What types of luxury property are for sale in Spain?
Spanish luxury inventory spans six recognisable product categories.
Beachfront and sea-view villas
The Spanish luxury-property signature. Direct beachfront stock is scarce — Costa del Sol coastal planning rules (Ley de Costas) impose setback rules that constrain new-build supply — most current beachfront sales involve restoration of existing beachfront stock. Pricing: €3 million to €30 million+. Marbella’s Golden Mile beachfront, Sotogrande front-line, Mallorca’s Andratx coast, Ibiza’s western beaches and Sant Joan north coast carry the highest-tier beachfront inventory.
Gated-resort and golf villas
Detached villas within La Zagaleta, Sotogrande, Las Brisas, Nueva Andalucía’s golf valley, La Finca (Madrid), and Mallorca’s Son Vida. Plot sizes 1,500 to 5,000 square metres, contemporary architecture standard. Pricing €1.5 million to €25 million+. Buyers acquire both the residence and the resort lifestyle layer — security, course access, communal infrastructure.
Contemporary architect villas (non-resort)
Architect-led villas on private plots outside gated communities — Marbella’s Sierra Blanca, Estepona’s New Golden Mile hillside, Mallorca’s Tramuntana flank, Ibiza’s San Agustín to Cala Tarida coast, Costa Blanca North’s Cumbre del Vento and Altea Hills. Pricing €1.2 million to €8 million. Buyers seek the design-led aesthetic without resort layers.
Urban luxury apartments — Salamanca, Eixample, Palma Old Town
Six-storey 19th-century buildings on prime urban streets, typically 200 to 400 square metres, three to five bedrooms, with restored period features. Madrid’s Salamanca and Recoletos, Barcelona’s Passeig de Gràcia and Diagonal, Palma’s Sant Joan and Cort. Pricing €1.5 million to €10 million. Distinct buyer profile from the coastal-villa market; appeals to urban-resident buyers prioritising walkability and cultural amenity over private pool and garden.
Rural fincas
Country estates — typically a restored masía (Catalan farmhouse), cortijo (Andalucian estate) or possessió (Mallorcan country house) on multi-hectare plots. Inland Mallorca (Manacor, Felanitx, Petra), Andalucia’s Ronda hinterland, Cádiz’s Costa de la Luz inland, and the Costa Brava’s Alt Empordà concentrate the inventory. Pricing €1.5 million to €8 million depending on land area and restoration condition. Specific buyer profile — privacy-first, hospitality-friendly, often with horse or vineyard interests.
Penthouses and contemporary apartments
Architect-led penthouses with private terraces and pool plunge — Marbella’s Puerto Banús and Estepona’s new-build developments, Mallorca’s Palma marina, Madrid’s central Castellana corridor, Ibiza’s Marina Botafoch. Pricing €1.2 million to €6 million. Increasingly the second-home product of choice for buyers wanting minimal maintenance versus a villa.
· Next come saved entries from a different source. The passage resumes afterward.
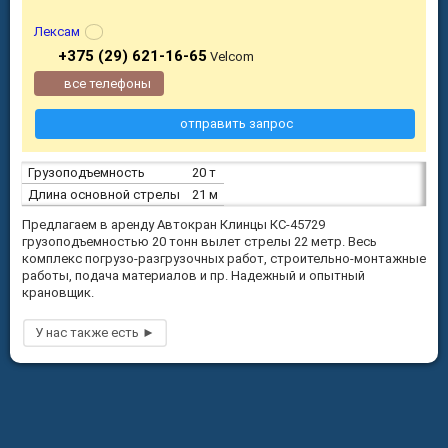
Лексам
+375 (29) 621-16-65
Velcom
все телефоны
отправить запрос
Грузоподъемность
20 т
Длина основной стрелы
21 м
Предлагаем в аренду Автокран Клинцы КС-45729
грузоподъемностью 20 тонн вылет стрелы 22 метр. Весь
комплекс погрузо-разгрузочных работ, строительно-монтажные
работы, подача материалов и пр. Надежный и опытный
крановщик.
How does the Spanish buying process work for foreigners?
The Spanish foreign-buyer process is well-established but regionally nuanced. Six steps from offer to keys.
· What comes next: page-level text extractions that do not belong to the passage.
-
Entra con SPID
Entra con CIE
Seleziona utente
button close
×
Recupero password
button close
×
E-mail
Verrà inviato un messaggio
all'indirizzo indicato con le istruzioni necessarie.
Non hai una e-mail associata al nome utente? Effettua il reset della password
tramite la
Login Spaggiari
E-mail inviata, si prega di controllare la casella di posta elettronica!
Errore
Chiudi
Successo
1. NIE — Número de Identificación de Extranjero
The Spanish foreign-buyer tax number. Required before any transaction. Issued by the Spanish consulate in the buyer’s home country, or in-country at the foreign-affairs office in the relevant province. Typically 2-4 weeks to issue. Without an NIE, no Spanish property transaction can complete.
2. Bank account and proof of funds
Spanish notaries require evidence of fund-source provenance for any transaction above the anti-money-laundering threshold (currently €100,000 cumulative). A Spanish bank account is required for utility and tax payments; opening typically 1-3 weeks with the NIE in hand. Most international banks (Santander, BBVA, Sabadell) offer non-resident accounts.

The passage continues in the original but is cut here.